Exercise data

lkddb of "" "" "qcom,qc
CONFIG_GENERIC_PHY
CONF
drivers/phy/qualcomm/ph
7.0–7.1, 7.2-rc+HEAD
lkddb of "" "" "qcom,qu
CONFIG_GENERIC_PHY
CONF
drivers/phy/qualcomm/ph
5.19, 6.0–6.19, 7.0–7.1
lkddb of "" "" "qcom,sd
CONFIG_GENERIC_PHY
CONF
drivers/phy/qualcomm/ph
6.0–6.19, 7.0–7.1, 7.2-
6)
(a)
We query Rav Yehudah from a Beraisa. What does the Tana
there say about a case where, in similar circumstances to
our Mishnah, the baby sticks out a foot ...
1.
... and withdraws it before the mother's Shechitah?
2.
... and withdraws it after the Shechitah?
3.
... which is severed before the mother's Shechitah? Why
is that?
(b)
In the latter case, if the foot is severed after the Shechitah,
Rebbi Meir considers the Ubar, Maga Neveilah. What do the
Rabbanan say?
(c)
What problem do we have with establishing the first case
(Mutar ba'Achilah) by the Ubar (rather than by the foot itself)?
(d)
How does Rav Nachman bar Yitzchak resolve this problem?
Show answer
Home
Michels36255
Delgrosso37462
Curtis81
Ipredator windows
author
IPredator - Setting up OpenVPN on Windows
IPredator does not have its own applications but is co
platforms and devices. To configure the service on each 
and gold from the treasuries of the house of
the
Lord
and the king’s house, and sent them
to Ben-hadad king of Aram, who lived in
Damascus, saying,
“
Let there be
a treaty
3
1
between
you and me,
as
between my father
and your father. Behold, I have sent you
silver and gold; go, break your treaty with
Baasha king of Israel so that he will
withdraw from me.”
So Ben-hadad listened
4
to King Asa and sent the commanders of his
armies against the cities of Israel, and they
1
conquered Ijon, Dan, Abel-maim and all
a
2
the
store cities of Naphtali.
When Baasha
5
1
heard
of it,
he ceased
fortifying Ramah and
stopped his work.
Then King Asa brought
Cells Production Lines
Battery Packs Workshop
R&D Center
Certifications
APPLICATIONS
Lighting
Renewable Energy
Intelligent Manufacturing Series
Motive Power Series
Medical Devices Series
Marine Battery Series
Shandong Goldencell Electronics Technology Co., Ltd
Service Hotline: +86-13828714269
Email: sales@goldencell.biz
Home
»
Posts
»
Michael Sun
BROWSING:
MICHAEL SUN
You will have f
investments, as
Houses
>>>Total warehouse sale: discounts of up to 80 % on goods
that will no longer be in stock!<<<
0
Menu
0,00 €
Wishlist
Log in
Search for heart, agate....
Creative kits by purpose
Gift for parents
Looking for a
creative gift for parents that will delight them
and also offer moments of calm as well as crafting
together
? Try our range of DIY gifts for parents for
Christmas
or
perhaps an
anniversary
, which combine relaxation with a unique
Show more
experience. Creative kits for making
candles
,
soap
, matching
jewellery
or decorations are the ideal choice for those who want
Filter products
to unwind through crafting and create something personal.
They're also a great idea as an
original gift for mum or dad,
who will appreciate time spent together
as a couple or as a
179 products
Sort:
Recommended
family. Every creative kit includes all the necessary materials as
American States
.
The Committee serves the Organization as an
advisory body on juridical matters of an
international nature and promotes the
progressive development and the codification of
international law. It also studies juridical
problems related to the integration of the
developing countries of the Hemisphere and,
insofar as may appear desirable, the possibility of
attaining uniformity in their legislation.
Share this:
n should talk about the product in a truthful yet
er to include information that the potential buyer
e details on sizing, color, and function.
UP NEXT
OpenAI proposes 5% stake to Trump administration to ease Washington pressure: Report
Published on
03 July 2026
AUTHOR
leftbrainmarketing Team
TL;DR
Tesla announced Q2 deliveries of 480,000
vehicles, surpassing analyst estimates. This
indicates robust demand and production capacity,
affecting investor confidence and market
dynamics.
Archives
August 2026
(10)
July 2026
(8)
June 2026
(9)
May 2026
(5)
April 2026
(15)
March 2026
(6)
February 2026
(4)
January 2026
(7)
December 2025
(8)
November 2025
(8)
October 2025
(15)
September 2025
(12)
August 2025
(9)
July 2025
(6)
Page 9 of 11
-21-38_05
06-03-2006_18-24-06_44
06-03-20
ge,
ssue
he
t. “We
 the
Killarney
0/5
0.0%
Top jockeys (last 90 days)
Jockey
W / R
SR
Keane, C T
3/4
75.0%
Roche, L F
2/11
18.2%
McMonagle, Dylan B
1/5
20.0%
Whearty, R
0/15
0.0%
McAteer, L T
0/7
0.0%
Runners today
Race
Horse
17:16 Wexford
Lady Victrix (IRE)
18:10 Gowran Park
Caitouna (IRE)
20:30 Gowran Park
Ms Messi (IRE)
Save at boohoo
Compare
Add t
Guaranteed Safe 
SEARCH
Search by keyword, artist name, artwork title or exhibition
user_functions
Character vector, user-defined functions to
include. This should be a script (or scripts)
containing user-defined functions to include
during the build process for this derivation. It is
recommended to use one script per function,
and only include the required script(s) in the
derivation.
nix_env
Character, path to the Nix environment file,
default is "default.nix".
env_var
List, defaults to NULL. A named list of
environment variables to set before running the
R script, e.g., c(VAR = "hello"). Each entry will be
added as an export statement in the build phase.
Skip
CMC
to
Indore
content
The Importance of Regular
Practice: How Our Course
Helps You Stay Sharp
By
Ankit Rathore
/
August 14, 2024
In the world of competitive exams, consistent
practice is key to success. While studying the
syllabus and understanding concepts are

What to work on
Look above for the line that contains "179 products". Starting there, transcribe every line exactly until you have copied the line that contains "include. This should be a script (or scripts)".

Written solution
179 products
Sort:
Recommended
family. Every creative kit includes all the necessary materials as
American States
.
The Committee serves the Organization as an
advisory body on juridical matters of an
international nature and promotes the
progressive development and the codification of
international law. It also studies juridical
problems related to the integration of the
developing countries of the Hemisphere and,
insofar as may appear desirable, the possibility of
attaining uniformity in their legislation.
Share this:
n should talk about the product in a truthful yet
er to include information that the potential buyer
e details on sizing, color, and function.
UP NEXT
OpenAI proposes 5% stake to Trump administration to ease Washington pressure: Report
Published on
03 July 2026
AUTHOR
leftbrainmarketing Team
TL;DR
Tesla announced Q2 deliveries of 480,000
vehicles, surpassing analyst estimates. This
indicates robust demand and production capacity,
affecting investor confidence and market
dynamics.
Archives
August 2026
(10)
July 2026
(8)
June 2026
(9)
May 2026
(5)
April 2026
(15)
March 2026
(6)
February 2026
(4)
January 2026
(7)
December 2025
(8)
November 2025
(8)
October 2025
(15)
September 2025
(12)
August 2025
(9)
July 2025
(6)
Page 9 of 11
-21-38_05
06-03-2006_18-24-06_44
06-03-20
ge,
ssue
he
t. “We
 the
Killarney
0/5
0.0%
Top jockeys (last 90 days)
Jockey
W / R
SR
Keane, C T
3/4
75.0%
Roche, L F
2/11
18.2%
McMonagle, Dylan B
1/5
20.0%
Whearty, R
0/15
0.0%
McAteer, L T
0/7
0.0%
Runners today
Race
Horse
17:16 Wexford
Lady Victrix (IRE)
18:10 Gowran Park
Caitouna (IRE)
20:30 Gowran Park
Ms Messi (IRE)
Save at boohoo
Compare
Add t
Guaranteed Safe 
SEARCH
Search by keyword, artist name, artwork title or exhibition
user_functions
Character vector, user-defined functions to
include. This should be a script (or scripts)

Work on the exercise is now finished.